ところが曖昧さ(多義性)はそのまま残った。公会議が何を言おうとしているのか公会議が望んでいたことを知ろうとすることが難しいと言うことに、様々な発言と討論とを通じて人々は気づきだした。
人々は、こう言っていた。
「公会議はドグマ的公会議ではなく司牧的だ、私たちは新しい信徳道理(ドグマ)を定義するのを望まない、真理を司牧的に説明するのだ」と。
自由主義者及び進歩主義者たちは曖昧な雰囲気の中で生きるのを好む。何も定義しないということを口実に、健全な教理を明確に説明することも放棄するのだろうか?
ルフェーブル大司教はこう説明する。
「だから、 11月 27日の私の提案、それは私が既に中央準備委員会に提出した提案で、 120人という大多数の委員たちの承認を受けた提案があったのです。公会議でその提案はルッフィーニ枢機卿及びロワ大司教(Mgr Moy, ケベックの大司教)を含める幾つかの票を得ていました。この提案は、公会議の‘司牧的’性格とは何だったのか正確に設定する機会となっていたことでしょう。」
大司教はマイクの前に立ってこう言った。
「現代の誤謬に割りこむ余地を与えないように私たちの教理をどうやって定義し、そして一つの同じ文書の中で、どうやったら神学をよく知らない人々にこの真理を分かりやすく理解させることができるだろうか?」
革新者たち皆が耳をそばだてていた。このルフェーブルという男は、彼らの計画を可能ならしめていた「司牧的」という単語の曖昧さを取り除いてしまおうと何を提案するのだろうか?と。
ルフェーブル大司教はこう言った。
「それぞれの委員会は二つの文献、すなわち一つはより教義的なテキストで神学者たちのための文書であり、他方はより司牧的で、カトリックであれ非カトリックであれ、あるいは未信者たちであれ、その他の人々のための文書を作ることができるはずです。」
大司教は自分が出す解法の長所を詳しく説明した。しかし彼らはこれ以上彼の言葉を聞こうと思わなかった。何だって? 二つの文書だと! そうなら仕事が二倍になる。いずれにしてもスコラ哲学的な用語を使うことなど問題外だ。

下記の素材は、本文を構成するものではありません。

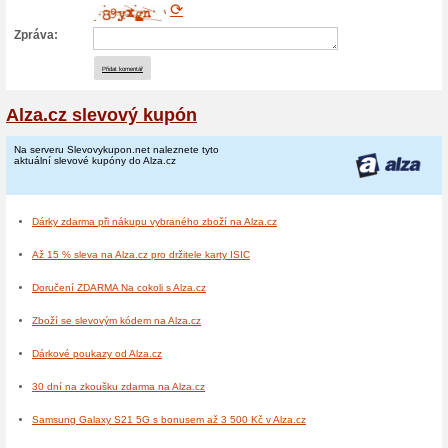
Xiaomi Redmi 9 64GB 3 439
Xiaomi Redmi 9T 64GB 3 5
Xiaomi Redmi Note 9 LTE 1
Xiaomi Redmi Note 9T 5G 
Xiaomi Redmi Note 9 Pro L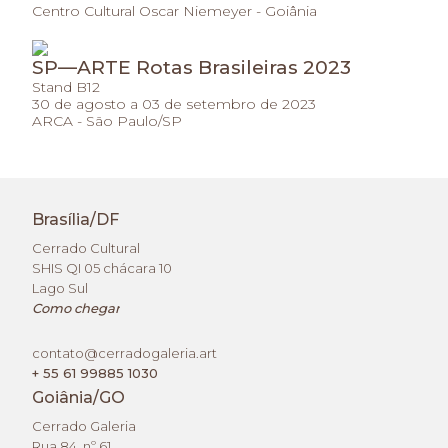
Centro Cultural Oscar Niemeyer - Goiânia
SP—ARTE Rotas Brasileiras 2023
Stand B12
30 de agosto a 03 de setembro de 2023
ARCA - São Paulo/SP
Brasília/DF
Cerrado Cultural
SHIS QI 05 chácara 10
Lago Sul
Como chegar
contato@cerradogaleria.art
+ 55 61 99885 1030
Goiânia/GO
Cerrado Galeria
Rua 84. nº 61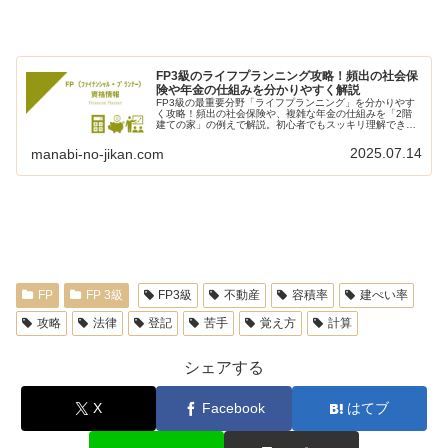
FP3級のライフプランニング攻略！頻出の社会保
険や年金の仕組みを分かりやすく解説
FP3級の最重要分野「ライフプランニング」を分かりやす
く攻略！頻出の社会保険や、複雑な年金の仕組みを「2階
建ての家」の例えで解説。初心者でもスッキリ理解でき
る、学習のコツを紹介します。
2025.07.14
manabi-no-jikan.com
FP
FP 3級
FP3級
不動産
容積率
建ぺい率
攻略
法律
登記
苦手
覚え方
計算
シェアする
X
Facebook
はてブ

勿論、ルフェーブル大司教は精緻な正確さを持ってこれら二つの反論に論駁していた。すなわち、むしろ仕事が単純になるだろう、そして皆が公会議から最大の利益を引き出すことができるであろう、と。
しかし自由主義者たちと新近代主義者たちは、多義性というベールを保ち続けようと堅たく決心していた。